According to a report published by the Professional Game Action Plan on Player Injuries, the threshold for players being shown a red card needs to be lowered. As Annesley mentioned in his press conference, you don’t want players being taken out unnecessarily.
However, the danger of increased calls is that players may decide to exaggerate to highlight perceived fouls, even if contact is minimal. This is certainly what happened in football. Back in the 1970s, the game was far more physical. Even celebrated ‘artistic’ sides like the Ajax of Total Football lore had a mean streak.
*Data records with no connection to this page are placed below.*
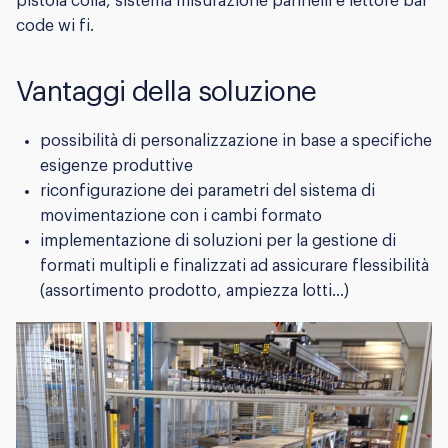
pistola colla, sistema misurazione pannelli e lettore bar
code wi fi.
Vantaggi della soluzione
possibilità di personalizzazione in base a specifiche
esigenze produttive
riconfigurazione dei parametri del sistema di
movimentazione con i cambi formato
implementazione di soluzioni per la gestione di
formati multipli e finalizzati ad assicurare flessibilità
(assortimento prodotto, ampiezza lotti…)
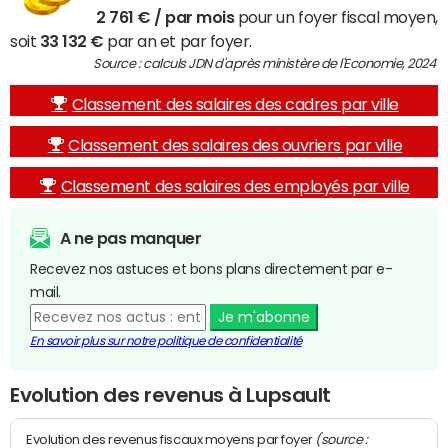
2 761 € / par mois
pour un foyer fiscal moyen,
soit
33 132 €
par an et par foyer.
Source : calculs JDN d'après ministère de l'Economie, 2024
Classement des salaires des cadres par ville
Classement des salaires des ouvriers par ville
Classement des salaires des employés par ville
A ne pas manquer
Recevez nos astuces et bons plans directement par e-
mail.
Je m'abonne
En savoir plus sur notre politique de confidentialité
Evolution des revenus à Lupsault
(source :
Evolution des revenus fiscaux moyens par foyer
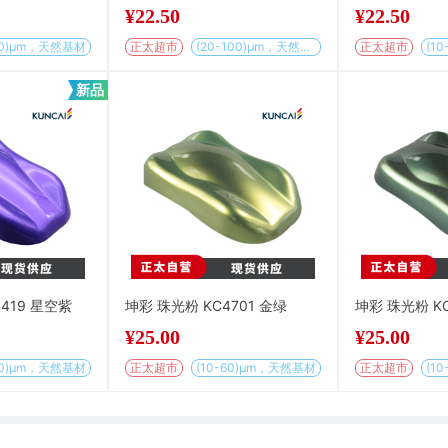
¥
22.50
¥
22.50
-60)μm，天然基材
正太超市
(20-100)μm，天然基材
正太超市
(1
新品
419 星空紫
坤彩 珠光粉 KC4701 金绿
坤彩 珠光粉 KC
¥
25.00
¥
25.00
-60)μm，天然基材
正太超市
(10-60)μm，天然基材
正太超市
(1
While a certain level of gamesmanship can be accepted in any professional sport, including the NRL, it is important we find a balance to prevent the issue spiralling out of control. The answer isn’t simple, nor can it be found overnight, but rugby has to try.
Rugby Can’t Be Complacent
We often think that rugby is impervious to the dangers of diving and other forms of gamesmanship. We assume that the sport has an in-built level of protection against the maladies faced by football, for example.
But that is a misconception. Rugby is developing, the sport is growing in popularity, and the money involved in the industry is significant. The nasty side-effect to this level of growth is the temptation to cheat and push the boundaries of what referees will allow.
We must ensure the NRL continues to sanction and warn players who are falling foul of regulations. Diving tactics do not belong on the rugby pitch, but we can’t assume they will stay out on their own. Only through a concerted effort, in which the fans play a crucial role, can rugby retain its reputation as a ‘fair’ sport.